8

I need to split text into sentences. I'm currently playing around with OpenNLP's sentence detector tool. I've also heard of NLTK and Stanford CoreNLP tools. What is the most accurate English sentence detection tools out there? I don't need too many NLP features--only a good tool for sentence splitting/detection.

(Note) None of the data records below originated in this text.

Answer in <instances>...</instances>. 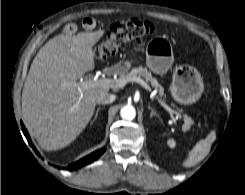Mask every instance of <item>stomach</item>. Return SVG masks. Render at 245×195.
Listing matches in <instances>:
<instances>
[{
    "label": "stomach",
    "mask_w": 245,
    "mask_h": 195,
    "mask_svg": "<svg viewBox=\"0 0 245 195\" xmlns=\"http://www.w3.org/2000/svg\"><path fill=\"white\" fill-rule=\"evenodd\" d=\"M173 63L171 44L163 38L151 40L146 50V64L148 68L157 74L168 71ZM132 61H120L114 65L117 74L128 72ZM204 90V84L200 73L189 65H181L175 68L170 91L173 99L184 105L195 103Z\"/></svg>",
    "instance_id": "0dacf381"
}]
</instances>
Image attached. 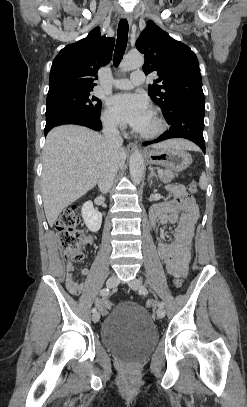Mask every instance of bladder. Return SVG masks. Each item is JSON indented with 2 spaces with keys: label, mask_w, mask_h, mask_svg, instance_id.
I'll use <instances>...</instances> for the list:
<instances>
[{
  "label": "bladder",
  "mask_w": 247,
  "mask_h": 407,
  "mask_svg": "<svg viewBox=\"0 0 247 407\" xmlns=\"http://www.w3.org/2000/svg\"><path fill=\"white\" fill-rule=\"evenodd\" d=\"M101 340L118 357L136 362L158 342V331L147 310L134 302L113 306L101 326Z\"/></svg>",
  "instance_id": "bladder-1"
}]
</instances>
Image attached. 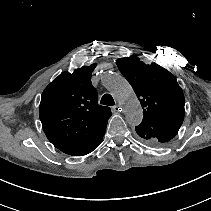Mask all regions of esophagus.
<instances>
[{
  "label": "esophagus",
  "instance_id": "obj_1",
  "mask_svg": "<svg viewBox=\"0 0 211 211\" xmlns=\"http://www.w3.org/2000/svg\"><path fill=\"white\" fill-rule=\"evenodd\" d=\"M112 109H113L114 112H121L122 111V108L119 105L113 106Z\"/></svg>",
  "mask_w": 211,
  "mask_h": 211
}]
</instances>
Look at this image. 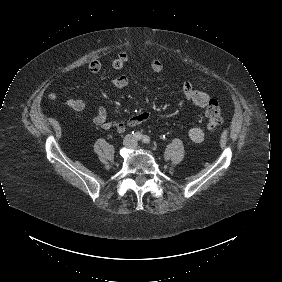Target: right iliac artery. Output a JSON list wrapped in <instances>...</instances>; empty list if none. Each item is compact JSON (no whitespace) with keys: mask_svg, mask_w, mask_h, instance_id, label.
I'll return each instance as SVG.
<instances>
[{"mask_svg":"<svg viewBox=\"0 0 282 282\" xmlns=\"http://www.w3.org/2000/svg\"><path fill=\"white\" fill-rule=\"evenodd\" d=\"M132 134L136 140L142 139V134L140 132H132Z\"/></svg>","mask_w":282,"mask_h":282,"instance_id":"82829eb1","label":"right iliac artery"}]
</instances>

I've also heard about Lucene...but that may be too much. But if it has a kick-ass sentence detection module, then I'll use it.

samxli
  • 1,536
  • 5
  • 17
  • 28
  • 1
    For Perl, [Lingua::EN::Sentence](http://search.cpan.org/~shlomoy/Lingua-EN-Sentence-0.25/lib/Lingua/EN/Sentence.pm)? – Konerak Mar 14 '11 at 16:50

3 Answers3

2

NLTK includes an implementation of the Punkt tokenizer described in this paper. I don't know if it's the absolute best around but it's very very good, it's lightweight and easy to use, and it's free.

rmalouf
  • 3,353
  • 1
  • 15
  • 10
1

check lingpipe implementation http://alias-i.com/lingpipe/docs/api/com/aliasi/sentences/IndoEuropeanSentenceModel.html

Their model quite powerful, and easy to implement - check few pre/post rules(aka regexps) at any possible sentence split and thats all. I found it working better then one in GATE and OpenNLP.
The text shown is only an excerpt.